Hensarling's bill would require Fannie and Freddie to be unwound in five years. Before they are dismantled, the portfolios of mortgage-backed securities at both firms would have to be reduced by 15% annually and conforming limits would have to drop as well. Additionally, the bill would reduce the Federal Housing Administration's role in the market, and create a new National Mortgage Market Utility.
Democrats are already criticizing the bill, suggesting it would eliminate the 30-year fixed rate mortgage and make owning a home more expensive.
"While I support reducing the current government footprint in the housing market, I'm concerned that such a drastic reduction will adversely affect homeowners, depress the broader economy and eliminate the 30-year fixed rate mortgage as we know it," said Rep.
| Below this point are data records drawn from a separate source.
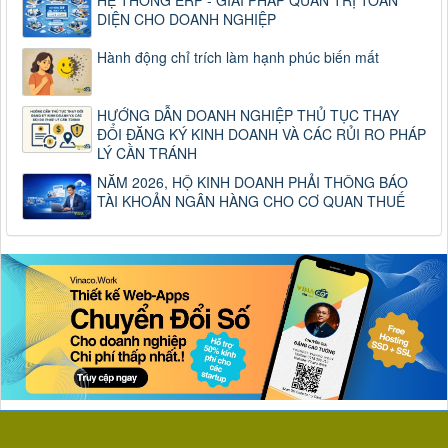
DIỆN CHO DOANH NGHIỆP
Hành động chỉ trích làm hạnh phúc biến mất
HƯỚNG DẪN DOANH NGHIỆP THỦ TỤC THAY
ĐỔI ĐĂNG KÝ KINH DOANH VÀ CÁC RỦI RO PHÁP
LÝ CẦN TRÁNH
NĂM 2026, HỘ KINH DOANH PHẢI THÔNG BÁO
TÀI KHOẢN NGÂN HÀNG CHO CƠ QUAN THUẾ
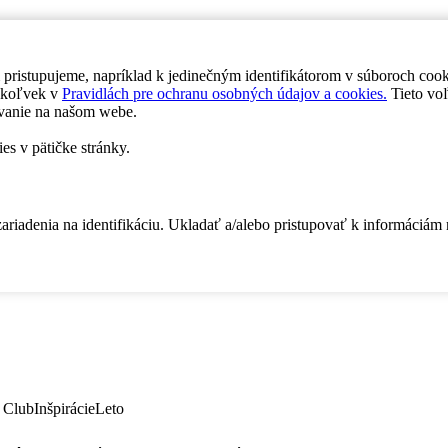
 pristupujeme, napríklad k jedinečným identifikátorom v súboroch coo
dykoľvek v
Pravidlách pre ochranu osobných údajov a cookies.
Tieto voľ
vanie na našom webe.
es v pätičke stránky.
zariadenia na identifikáciu. Ukladať a/alebo pristupovať k informáciám
 Club
Inšpirácie
Leto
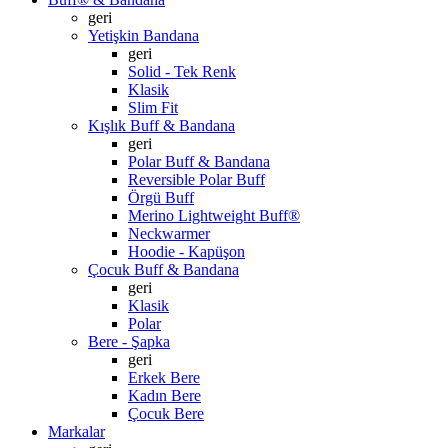
geri
Yetişkin Bandana
geri
Solid - Tek Renk
Klasik
Slim Fit
Kışlık Buff & Bandana
geri
Polar Buff & Bandana
Reversible Polar Buff
Örgü Buff
Merino Lightweight Buff®
Neckwarmer
Hoodie - Kapüşon
Çocuk Buff & Bandana
geri
Klasik
Polar
Bere - Şapka
geri
Erkek Bere
Kadın Bere
Çocuk Bere
Markalar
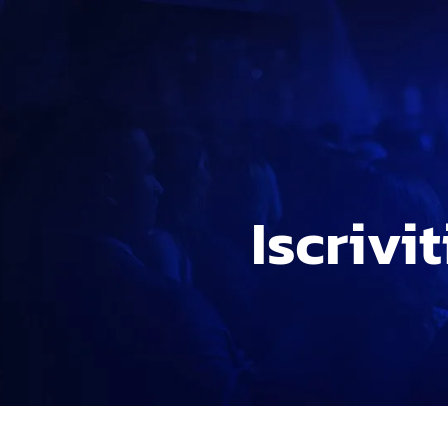
Iscrivi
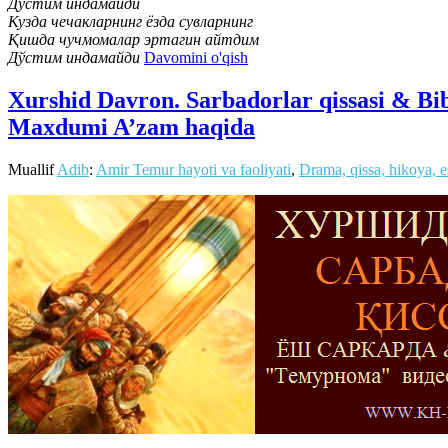
Дўстим индамайди
Кузда чечакларнинг ёзда сувларнинг
Қишда чучмомалар эртагин айтдим
Дўстим индамайди
Davomini o'qish
Xurshid Davron. Sarbadorlar qissasi & Bi
Maxdumi A’zam haqida
Muallif
Adib
:
Amir Temur hayoti va faoliyati
,
Drama, qissa, hikoya, e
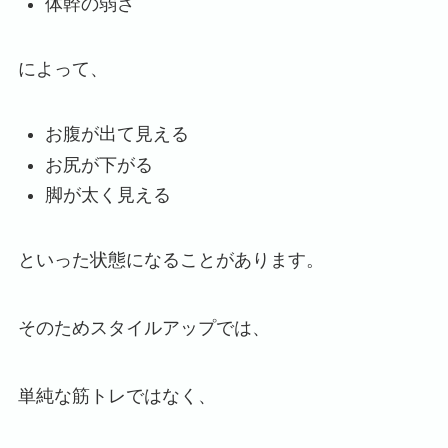
体幹の弱さ
によって、
お腹が出て見える
お尻が下がる
脚が太く見える
といった状態になることがあります。
そのためスタイルアップでは、
単純な筋トレではなく、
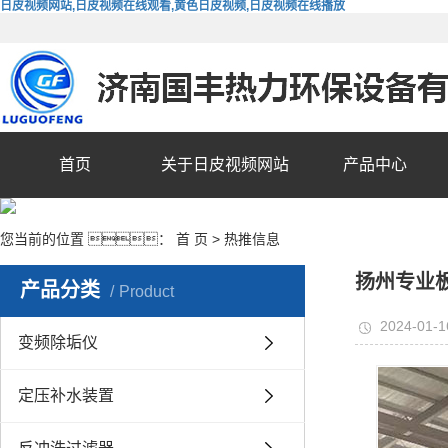
日皮视频网站,日皮视频在线观看,黄色日皮视频,日皮视频在线播放
首页
关于日皮视频网站
产品中心
您当前的位置 ：
首 页
>
热推信息
扬州专业
产品分类
Product
2024-01-1
变频除垢仪
定压补水装置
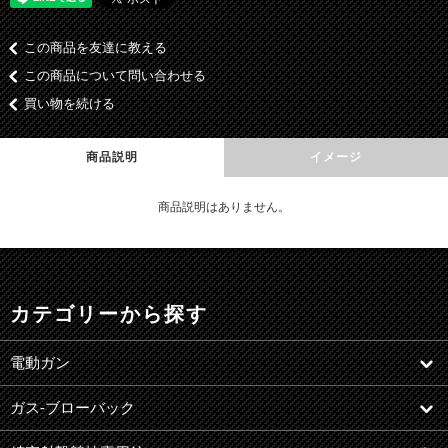
この商品を友達に教える
この商品について問い合わせる
買い物を続ける
商品説明
イメージ
商品説明はありません。
カテゴリーから探す
電動ガン
ガス-ブローバック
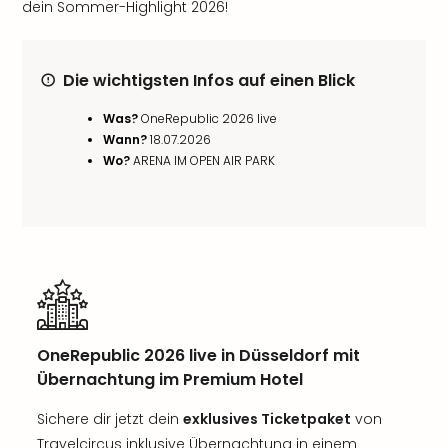
dein Sommer-Highlight 2026!
Die wichtigsten Infos auf einen Blick
Was?
OneRepublic 2026 live
Wann?
18.07.2026
Wo?
ARENA IM OPEN AIR PARK
OneRepublic 2026 live in Düsseldorf mit
Übernachtung im Premium Hotel
Sichere dir jetzt dein
exklusives Ticketpaket
von
Travelcircus inklusive Übernachtung in einem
Maxine Waters, D-Calif., the ranking member of the committee, at the hearing.
Bernanke endorsed the importance of American families having access to mortgage credit to provide them a chance to buy a home. But he suggested that such credit should not be limited to 30-year mortgages alone.
"Many people use different types of mortgage structures," he said. "I think the main thing, again, is not the instrument itself but rather the access of the average American to home ownership and to mortgage credit."
Some lawmakers said a final plan must ensure that whatever entity ends up supporting the housing market is sufficiently capitalized to deal with crises to prevent the type of chaos that ensued when the government had to bail out Fannie and Freddie.
"If you don't have some entity that is self-sufficient, has huge capital to make sure that it can withstand a downturn, we're going to end up in the situation again," said Rep. Gary Miller, R-Calif.